When ‘Tis the Season?

Claire Coker and Peyton Zarate

As Thanksgiving has officially come to a close, the big debate  in the holiday-enthusiast community resurfaces: when to start celebrating Christmas. Two Current writers, Claire Coker and Peyton Zarate, take on this debate. 

Representing Team Post-Thanksgiving is Peyton. While she is arguing for a delayed Christmas season celebration, she is not a Grinch and enjoys Christmas immensely (just at the appropriate time). Claire represents Team Year-Round. While she doesn’t have anything against Thanksgiving, she argues that Santa doesn’t just watch you in December; people should be celebrating the spirit of Christmas year-round.

Q: What is the appropriate weather to start putting up decorations?

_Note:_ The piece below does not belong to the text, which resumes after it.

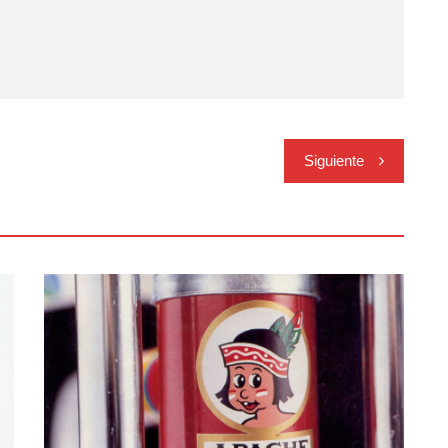
Siguiente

Peyton: I, for one, feel very uncomfortable standing in 50-degree weather and looking at Christmas lights on a tree with bright orange leaves.  Christmas is thought of as white and snowy. I don’t think it’s unreasonable to wait for the leaves to fall or for the temperature to drop dramatically before blowing up that inflatable Santa. Christmas decorations in mid-fall just don’t give the same feeling and, quite frankly, ruin the spirit by the time the 25th of December rolls around. I believe the magical Christmas season is limited to December for a reason: it’s supposed to be a special time when happiness is concentrated. 

Claire: Peyton, last time I checked, your family was putting up decorations on November 18th. Waiting for the “White Christmas” Bing Crosby sings about is anticipating the next “snowmageddon” which only happens every few years. Some places, such as restaurants, have lights year round for their pleasant and welcoming aesthetic, so they must be good for business.

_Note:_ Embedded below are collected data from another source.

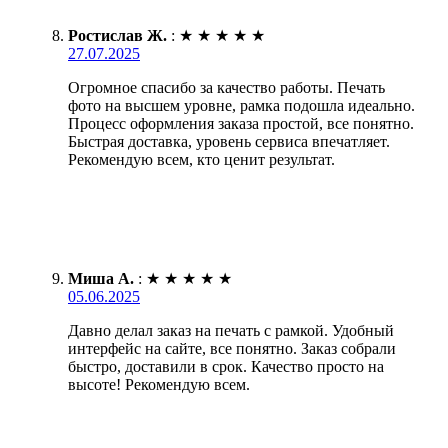
Ростислав Ж.
:
★
★
★
★
★
27.07.2025
Огромное спасибо за качество работы. Печать
фото на высшем уровне, рамка подошла идеально.
Процесс оформления заказа простой, все понятно.
Быстрая доставка, уровень сервиса впечатляет.
Рекомендую всем, кто ценит результат.
Миша А.
:
★
★
★
★
★
05.06.2025
Давно делал заказ на печать с рамкой. Удобный
интерфейс на сайте, все понятно. Заказ собрали
быстро, доставили в срок. Качество просто на
высоте! Рекомендую всем.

Q: Should Christmas music overpower Thanksgiving festivities? If not, when is the appropriate time to “jingle all the way?”

Peyton: To address the Christmas decorations, Claire, they were put up against my will, and if it were up to me, we would’ve strung the lights on Black Friday morning while blasting Christmas music. Admittedly, Christmas music is far superior to the five real Thanksgiving songs I found (“The Turkey Tango” included), but that doesn’t mean you can’t be festive. No one gives Easter any flack for the lack of cheery songs. Most holidays can’t compete when compared to Christmas, so is it really fair to say Christmas music should be played when Thanksgiving-specific music isn’t available? I think not. 

While I do agree that the Christmas spirit—exhibited through kindness, generosity, and joy—should be present throughout the year, Christmas music isn’t necessary to keep these characteristics alive. Save Mariah Carey for the 25-day countdown. Additionally, if Christmas songs are played prematurely, they can easily become overplayed, losing its magical feeling by the time Christmas arrives.

Claire: Maybe not any pop hits, much like the case for Thanksgiving, but Easter music does exist, and from what you’ve shown me, saying five real Thanksgiving songs is a stretch. I think most people would agree with me when I say not every song is a winner, but Christmas music is timeless hence why it’s played every year.

Let it go on the record, “overplayed” isn’t in my vocabulary when it comes to Christmas music; it always puts me in a good mood. I went on a cleanse recently per a bet I made, and it was mildly dispiriting. Music is a vital part of Christmas traditions, and that just may not be the setup for other holidays.

Q: What do the holidays mean to you?

Peyton: Christmas music isn’t the only source of joy; Thanksgiving has plenty to offer in the feelings department. For me, the time leading up to Thanksgiving provides space to be thankful without the music or decorations drawing attention. I’ve always had such fond Thanksgiving memories in NYC with my family—including ice skating in central park and watching the Macy’s Thanksgiving Parade in the freezing cold. The Thanksgiving spirit, though similar to the generosity of Christmas, has its own unique feeling of (internal) warmth and gratitude. Even though the Thanksgiving season isn’t as flamboyant as the Christmas season, Thanksgiving’s distinct sentiments deserve the few weeks between Halloween and Thanksgiving to itself.

Claire: All contrasting opinions aside, Christmas is ultimately about the happiness and kindness that we should all strive to incorporate, regardless of the season. It’s a contagious spirit; it brings people together: friends go ice skating, siblings make (and spill) hot chocolate, neighbors have snow battles, and families cuddle up on the couch to watch Christmas movies. Let’s not forget decorating the tree with nostalgic ornaments or cookie-making which may or may not lead to flour getting in your hair. Like many other holidays, it’s an occasion and in some ways, an excuse to connect.

Claire and Peyton: Whether it be for the breaks from school, family, or food, holidays hold special places in peoples’ hearts. Happy holidays, everyone!